Williams and Badcock
Taken in about the 1920's this is Williams and Badcock. Their shop was on the Terrace in Market Jew Street but I'm not sure exactly where.... Maybe you can help?
Update info from Martha (registered user)
I asked my elderly aunt and she said it was at the top of the Terrace where the jewellery shop is now (formerly Victoria Wine)
One of the things they used to sell was toerag which was salt cod boiled and often eaten for breakfast !
Sounds delightful
Apparently bussa means salting trough or bread bin and may come from Middle English - busse, Old French - buce, busse, (barrel), and Medieval Latin (bussa). Info from Language in the British Isles By Peter Trudgill
 
Thats just what it was a salting trough or rather a big stone jar with a layer of salt layer of fish and a large cod would last for a fair
amount of time....those were the days !!
 
I know what you mean, same applies to food we ate who today would give up this fast food junk for some tripe and onions or liver,
sweetbreads or stuffed heart kids today dont know what the good stuff is and that of course depends on whether you can get it !!
 
I worked at Williams and Badcocks for twelve months around 1952 as delivery boy. Four evenings after school usually up to seven pm and Saturday mornings eight thirty to midday, at which time I received wages of a ten-shilling note and a bar of chocolate. Back then that was very good and there were plenty who were willing to take my place. It was situated on the Terrace just about where the slip runs down past Humphry Davy, (couldn’t say what’s there now) the delivery van parked outside facing down the slope. A middle-aged couple, the boss and his wife, ran the shop (forgotten whether they were W’s or B’s) they employed three in the shop (as the picture shows) and a driver. As in the picture everyone wore white aprons. The shop was narrow and not to long and packed with everything in the grocery line with assorted wines, hams, cheeses, biscuits even salt fish, (kept outside over the front step where I had to wait when not usefully employed). With all the provisions and five staff and customers it tended to get a little crowded and hectic. Still when the time came all the cardboard boxes of orders would be ready in the back (think there was a cellar) they were then carried out through the shop, by me, and Mr.Hall, the driver, directed where he wanted everything placed to coincide with the round. Outside of the town deliveries we didn’t go too far, bounded by Paul, Trereife, Madron and Gulval.

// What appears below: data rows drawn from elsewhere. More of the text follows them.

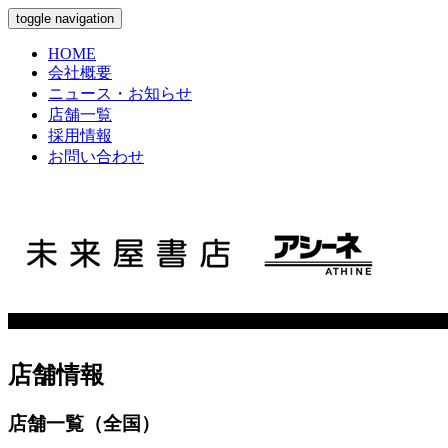
toggle navigation
HOME
会社概要
ニュース・お知らせ
店舗一覧
採用情報
お問い合わせ
店舗情報
店舗一覧（全国）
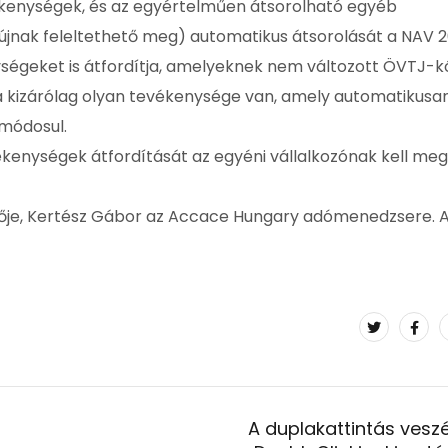
vékenységek, és az egyértelműen átsorolható egyéb
újnak feleltethető meg) automatikus átsorolását a NAV 2
nységeket is átfordítja, amelyeknek nem változott ÖVTJ-k
ha kizárólag olyan tevékenysége van, amely automatikusa
 módosul.
kenységek átfordítását az egyéni vállalkozónak kell me
zerzője, Kertész Gábor az Accace Hungary adómenedzsere. 
A duplakattintás veszé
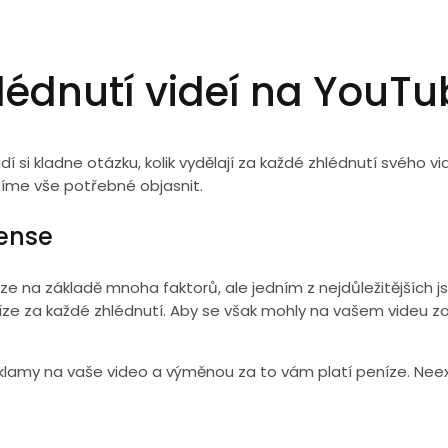
hlédnutí videí na YouT
í si kladne otázku, kolik vydělají za každé zhlédnutí svého
síme vše potřebné objasnit.
ense
e na základě mnoha faktorů, ale jedním z nejdůležitějších
ze za každé zhlédnutí. Aby se však mohly na vašem videu zo
amy na vaše video a výměnou za to vám platí peníze. Neexi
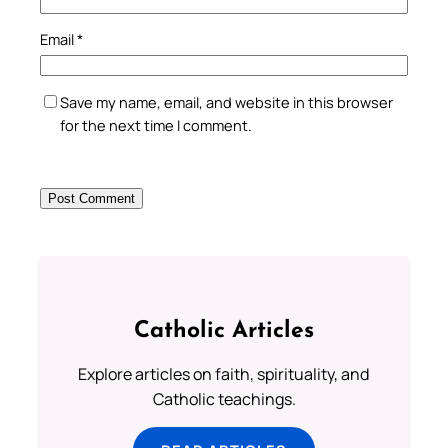
Email
*
Save my name, email, and website in this browser
for the next time I comment.
Catholic Articles
Explore articles on faith, spirituality, and
Catholic teachings.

Toerag is good. Soaked in water overnight – excellent start to the day and after all only the finest fayre was on sale at WandB’s.
 
I have just caught up with Welb1931’s good old memories of the bussa – like a giant flowerpot. The one I was familiar with was used for salt pilchards. Does anyone remember if the bussa was used to marinate fish as well? I do remember that when quantities of fish were marinated it was hard to find any bay trees in the district with any leaves still not taken.
 
@trevelyan - thank you for the evocative memories.
My aunt had a bussa, which she kept on the top of the Cornish Range, made soups and stews in it.
 
I, ve just looked at the picture again and noticed the awning. Does the new shop have one? At one time every shop on the Terrace had their own – on a sunny day they stretched just about end to end. Great temptation to jump up and swing on them.
 
I believe there are a few on The Terrace with awnings. I worked on a project to provide a covered way all the way down The Terrace, to offer cover in sun and rain; a separate structure, in the Regency style, but only one or two shops were prepared to contribute to the cost - I think it was a scheme by the Chamber of Commerce. Perhaps someone can remember anything?